What to produce — Could you repeat, word for word, every line from the one containing "上司。上司問我你在推銷什麼嗎？我說我是來給你們送新年日" through the final line of the records below, and nothing else?
[The records Boundary: Start]
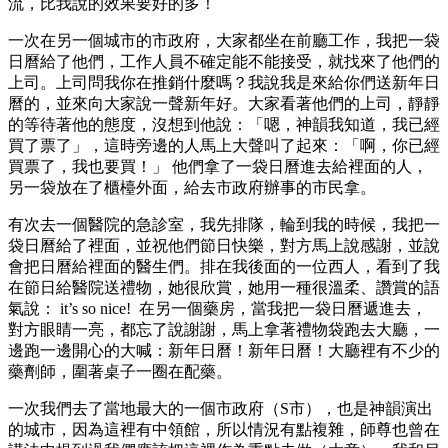
流，比我說的效果要好的多！
一次在另一個城市的市政府，大家都坐在前廳工作，我把一袋
日曆給了他們，工作人員不確定能不能接受，就找來了他們的
上司。上司問我你在推銷什麼嗎？我說我是來給你們送新年日
曆的，並來向大家說一聲新年好。大家看著他們的上司，靜靜
的等待著他的態度，沒想到他說：「嗯，神韻我知道，我已經
買了票了」，這時旁邊的人馬上大聲叫了起來：「啊，你已經
買票了，我也要買！」 他們拿了一袋日曆進去給裡面的人，
另一袋放在了櫃檯外面，給去市政府辦事的市民拿。
有次去一個醫院的急診室，我先排隊，輪到我的時候，我把一
袋日曆給了裡面，並祝他們節日快樂，對方馬上說感謝，並說
會把日曆給裡面的醫生們。排在我後面的一位西人，看到了我
在節日給醫院送禮物，她很欣賞，她用一種很溫柔、讚賞的語
氣說： it’s so nice! 在另一個藥房，當我把一袋日曆遞進去，
對方眼睛一亮，都忘了說謝謝，馬上拿著禮物袋跑去大廳，一
邊跑一邊開心的大喊：新年日曆！新年日曆！大廳裡有不少的
藥劑師，圍著桌子一圈在配藥。
一次我們去了當地最大的一個市政府（S市），也是神韻演出
的城市，因為這裡有中領館，所以情況有點複雜，師尊也曾在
[The records Boundary: End]
Written solution —
上司。上司問我你在推銷什麼嗎？我說我是來給你們送新年日
曆的，並來向大家說一聲新年好。大家看著他們的上司，靜靜
的等待著他的態度，沒想到他說：「嗯，神韻我知道，我已經
買了票了」，這時旁邊的人馬上大聲叫了起來：「啊，你已經
買票了，我也要買！」 他們拿了一袋日曆進去給裡面的人，
另一袋放在了櫃檯外面，給去市政府辦事的市民拿。
有次去一個醫院的急診室，我先排隊，輪到我的時候，我把一
袋日曆給了裡面，並祝他們節日快樂，對方馬上說感謝，並說
會把日曆給裡面的醫生們。排在我後面的一位西人，看到了我
在節日給醫院送禮物，她很欣賞，她用一種很溫柔、讚賞的語
氣說： it’s so nice! 在另一個藥房，當我把一袋日曆遞進去，
對方眼睛一亮，都忘了說謝謝，馬上拿著禮物袋跑去大廳，一
邊跑一邊開心的大喊：新年日曆！新年日曆！大廳裡有不少的
藥劑師，圍著桌子一圈在配藥。
一次我們去了當地最大的一個市政府（S市），也是神韻演出
的城市，因為這裡有中領館，所以情況有點複雜，師尊也曾在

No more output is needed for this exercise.